Он избегал смотреть ей в глаза. Сделав пару шагов в ее направлении, он наклонился вперед, точно парализованный, и поцеловал воздух где-то в районе ее щеки. Кейт тоже захотелось его поцеловать, но он тут же отстранился, и момент был упущен.
— Входи в дом, ставь чайник. Я сейчас приду.
Некоторое время она стояла с сумкой в дверях, не решаясь войти. За долгие годы она успела напрочь забыть, что же из себя представляет обычный человеческий дом. Или обычная кухня.

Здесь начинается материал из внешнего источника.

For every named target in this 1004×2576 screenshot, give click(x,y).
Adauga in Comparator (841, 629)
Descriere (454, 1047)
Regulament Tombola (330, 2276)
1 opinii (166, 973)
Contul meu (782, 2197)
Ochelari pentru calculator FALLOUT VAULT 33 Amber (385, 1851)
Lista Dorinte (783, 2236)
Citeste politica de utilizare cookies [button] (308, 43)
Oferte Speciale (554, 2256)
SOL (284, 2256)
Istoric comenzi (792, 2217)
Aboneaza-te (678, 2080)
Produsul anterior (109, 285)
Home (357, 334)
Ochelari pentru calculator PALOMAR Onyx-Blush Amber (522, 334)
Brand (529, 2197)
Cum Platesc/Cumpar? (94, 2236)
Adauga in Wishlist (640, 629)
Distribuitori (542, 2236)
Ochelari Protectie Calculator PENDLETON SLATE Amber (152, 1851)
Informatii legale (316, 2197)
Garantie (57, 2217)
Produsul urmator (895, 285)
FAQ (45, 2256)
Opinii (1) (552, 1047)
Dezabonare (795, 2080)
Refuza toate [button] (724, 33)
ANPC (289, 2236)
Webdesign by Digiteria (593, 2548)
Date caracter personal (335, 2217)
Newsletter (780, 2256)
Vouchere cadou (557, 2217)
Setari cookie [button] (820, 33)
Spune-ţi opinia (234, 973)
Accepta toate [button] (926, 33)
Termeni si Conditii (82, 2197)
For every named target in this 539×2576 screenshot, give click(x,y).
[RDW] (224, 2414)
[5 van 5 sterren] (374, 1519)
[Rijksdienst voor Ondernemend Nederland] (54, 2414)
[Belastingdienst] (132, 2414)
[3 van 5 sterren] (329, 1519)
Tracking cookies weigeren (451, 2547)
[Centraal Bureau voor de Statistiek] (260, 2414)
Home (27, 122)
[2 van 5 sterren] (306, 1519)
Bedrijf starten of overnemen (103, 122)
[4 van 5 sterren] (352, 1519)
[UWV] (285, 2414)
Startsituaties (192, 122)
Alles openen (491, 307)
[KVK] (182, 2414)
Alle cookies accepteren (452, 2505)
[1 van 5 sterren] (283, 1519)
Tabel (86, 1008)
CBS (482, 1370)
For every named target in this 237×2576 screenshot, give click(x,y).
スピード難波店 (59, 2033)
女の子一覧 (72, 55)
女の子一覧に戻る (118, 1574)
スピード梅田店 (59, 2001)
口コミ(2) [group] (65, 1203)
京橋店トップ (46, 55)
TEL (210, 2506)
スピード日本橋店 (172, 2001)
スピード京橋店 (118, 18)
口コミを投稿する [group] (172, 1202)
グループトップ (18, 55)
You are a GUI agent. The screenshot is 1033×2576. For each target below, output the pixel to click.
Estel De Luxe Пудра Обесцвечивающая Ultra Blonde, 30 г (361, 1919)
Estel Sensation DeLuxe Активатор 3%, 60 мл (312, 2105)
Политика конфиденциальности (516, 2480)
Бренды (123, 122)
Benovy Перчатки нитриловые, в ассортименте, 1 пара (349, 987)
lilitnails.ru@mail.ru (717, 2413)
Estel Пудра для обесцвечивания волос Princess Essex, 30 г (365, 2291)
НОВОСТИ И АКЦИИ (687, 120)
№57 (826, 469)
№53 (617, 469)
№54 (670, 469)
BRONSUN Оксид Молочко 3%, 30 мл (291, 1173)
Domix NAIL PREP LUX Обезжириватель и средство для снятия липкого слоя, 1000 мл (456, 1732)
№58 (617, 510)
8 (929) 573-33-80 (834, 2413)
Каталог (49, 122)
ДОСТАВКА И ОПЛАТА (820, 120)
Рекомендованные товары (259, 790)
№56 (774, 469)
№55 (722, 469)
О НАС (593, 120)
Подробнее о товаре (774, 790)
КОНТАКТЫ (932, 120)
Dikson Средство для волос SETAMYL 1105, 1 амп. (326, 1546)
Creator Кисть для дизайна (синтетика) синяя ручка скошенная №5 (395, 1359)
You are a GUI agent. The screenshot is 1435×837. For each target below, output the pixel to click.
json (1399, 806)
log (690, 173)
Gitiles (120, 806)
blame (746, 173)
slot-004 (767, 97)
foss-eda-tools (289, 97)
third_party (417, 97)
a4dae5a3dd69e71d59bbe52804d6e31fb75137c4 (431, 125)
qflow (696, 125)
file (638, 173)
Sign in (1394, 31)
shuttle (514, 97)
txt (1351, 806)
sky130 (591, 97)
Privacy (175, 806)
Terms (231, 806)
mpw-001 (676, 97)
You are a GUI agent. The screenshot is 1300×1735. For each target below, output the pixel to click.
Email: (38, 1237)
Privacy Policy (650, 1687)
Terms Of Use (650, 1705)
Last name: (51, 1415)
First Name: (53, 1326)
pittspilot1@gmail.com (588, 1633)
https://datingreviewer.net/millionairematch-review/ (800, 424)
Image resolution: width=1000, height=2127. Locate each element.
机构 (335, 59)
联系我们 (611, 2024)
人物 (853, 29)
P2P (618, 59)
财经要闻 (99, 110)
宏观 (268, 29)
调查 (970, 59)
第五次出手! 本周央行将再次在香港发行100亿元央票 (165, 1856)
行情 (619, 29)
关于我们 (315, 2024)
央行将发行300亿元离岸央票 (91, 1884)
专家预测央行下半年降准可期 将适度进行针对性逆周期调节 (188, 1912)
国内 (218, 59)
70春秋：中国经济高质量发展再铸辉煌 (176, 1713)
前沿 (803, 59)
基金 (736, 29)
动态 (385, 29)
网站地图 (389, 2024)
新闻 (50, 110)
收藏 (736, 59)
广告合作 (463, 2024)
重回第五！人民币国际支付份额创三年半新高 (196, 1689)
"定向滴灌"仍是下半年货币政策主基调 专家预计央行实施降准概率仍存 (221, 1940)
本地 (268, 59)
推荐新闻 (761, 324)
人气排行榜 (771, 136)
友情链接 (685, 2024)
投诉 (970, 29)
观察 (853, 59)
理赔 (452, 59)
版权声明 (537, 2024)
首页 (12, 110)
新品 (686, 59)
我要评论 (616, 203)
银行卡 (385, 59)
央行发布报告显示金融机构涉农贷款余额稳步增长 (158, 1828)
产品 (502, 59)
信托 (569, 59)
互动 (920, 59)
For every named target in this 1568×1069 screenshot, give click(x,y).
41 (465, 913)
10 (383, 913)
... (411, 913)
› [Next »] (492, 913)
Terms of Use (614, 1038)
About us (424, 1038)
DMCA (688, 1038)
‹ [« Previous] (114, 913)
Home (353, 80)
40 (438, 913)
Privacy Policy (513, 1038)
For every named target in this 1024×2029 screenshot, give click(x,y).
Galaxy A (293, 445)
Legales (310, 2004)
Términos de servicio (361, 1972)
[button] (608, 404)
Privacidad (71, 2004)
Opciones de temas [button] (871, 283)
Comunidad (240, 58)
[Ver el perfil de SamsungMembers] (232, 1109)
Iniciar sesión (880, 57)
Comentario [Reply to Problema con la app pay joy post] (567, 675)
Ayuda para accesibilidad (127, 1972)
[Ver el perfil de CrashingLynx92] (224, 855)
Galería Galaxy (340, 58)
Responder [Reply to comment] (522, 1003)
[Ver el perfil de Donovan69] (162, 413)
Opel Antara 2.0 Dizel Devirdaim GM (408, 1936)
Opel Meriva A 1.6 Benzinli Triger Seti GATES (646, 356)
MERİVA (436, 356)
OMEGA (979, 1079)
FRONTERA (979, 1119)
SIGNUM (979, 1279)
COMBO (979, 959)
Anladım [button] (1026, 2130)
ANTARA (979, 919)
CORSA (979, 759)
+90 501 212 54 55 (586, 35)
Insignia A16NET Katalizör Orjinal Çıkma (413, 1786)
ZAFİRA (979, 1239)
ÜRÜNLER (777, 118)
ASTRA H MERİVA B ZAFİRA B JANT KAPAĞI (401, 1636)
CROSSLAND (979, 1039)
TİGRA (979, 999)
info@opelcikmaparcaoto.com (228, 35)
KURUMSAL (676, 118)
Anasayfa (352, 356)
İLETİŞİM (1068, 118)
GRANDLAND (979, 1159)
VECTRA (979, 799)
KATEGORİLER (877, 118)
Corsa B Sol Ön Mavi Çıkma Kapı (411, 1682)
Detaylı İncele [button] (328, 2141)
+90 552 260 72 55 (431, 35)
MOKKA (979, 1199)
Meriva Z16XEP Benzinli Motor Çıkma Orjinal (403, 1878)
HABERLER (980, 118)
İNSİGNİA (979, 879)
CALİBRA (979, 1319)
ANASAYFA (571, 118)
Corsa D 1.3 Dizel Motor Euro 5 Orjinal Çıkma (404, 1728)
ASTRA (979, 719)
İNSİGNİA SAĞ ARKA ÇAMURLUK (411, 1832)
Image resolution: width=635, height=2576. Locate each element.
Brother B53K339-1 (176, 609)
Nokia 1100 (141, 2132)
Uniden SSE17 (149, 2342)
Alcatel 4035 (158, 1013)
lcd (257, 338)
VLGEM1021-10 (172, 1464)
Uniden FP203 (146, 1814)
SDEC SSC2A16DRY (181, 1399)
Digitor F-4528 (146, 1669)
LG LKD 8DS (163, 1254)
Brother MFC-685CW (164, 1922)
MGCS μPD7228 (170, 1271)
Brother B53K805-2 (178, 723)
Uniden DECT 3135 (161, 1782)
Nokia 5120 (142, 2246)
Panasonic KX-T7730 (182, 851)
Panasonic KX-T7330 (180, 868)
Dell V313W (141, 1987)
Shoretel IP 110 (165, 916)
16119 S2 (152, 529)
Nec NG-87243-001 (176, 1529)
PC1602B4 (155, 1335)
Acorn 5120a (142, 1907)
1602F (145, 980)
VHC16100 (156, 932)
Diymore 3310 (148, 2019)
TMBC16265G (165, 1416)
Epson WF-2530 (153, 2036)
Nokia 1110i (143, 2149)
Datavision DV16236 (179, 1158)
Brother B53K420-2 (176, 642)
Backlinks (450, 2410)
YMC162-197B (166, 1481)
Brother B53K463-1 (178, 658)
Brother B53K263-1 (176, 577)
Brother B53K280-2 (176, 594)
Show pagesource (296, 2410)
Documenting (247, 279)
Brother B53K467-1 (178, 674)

Если не считать громадных помещений тюремного пищеблока, где даже размер кастрюль строго соответствовал инструкции, она видела лишь «бутербродные», которые имелись в каждом отряде, — маленькие комнатки со старым электрическим тостером и крошками на столе, которые никто не трудился сметать. Дюжины пакетов с нарезанными булками, сваленные в кучу рядом с огромными общепитовскими банками варенья и маринадов. Кейт съедала свой бутерброд в комнате отдыха, запивая чаем, заваренным в огромном чайнике.
Внешний вид дома навевал уныние, но внутри было довольно уютно. Белые тона, белые кухонные шкафы. Чайник стоял на длинной полке внизу, вместе с миксером, блюдом для фруктов и подставкой под чистые кружки. В блюде был замочен начищенный и нарезанный картофель. Дверца холодильника с детскими рисунками. На гладильной доске высилась аккуратная стопка переглаженного белья. В большой пластмассовой коробке лежали игрушки.
Кейт отложила сумку в сторону, взяла чайник и наполнила его водой. Ее вдруг охватило странное разочарование. Все в этом доме казалось ей маленьким и незначительным. Самым что ни на есть обыденным.
Это оттого, подумала она, что в мире существует множество самых обычных домов, совсем не похожих на те, что она видела на картинках журналов. Одни принадлежали знаменитостям, другие — богачам. Или их показывали по телевизору, с сияющей чистотой и изысканностью интерьеров, в фильмах, действие которых происходило в далеком придуманном мире.
С радостью ожидая встречи, она нетерпеливо спросила:
— Скоро они вернутся?
— Само собой. Да, наверное, скоро. Правда, точно я не скажу.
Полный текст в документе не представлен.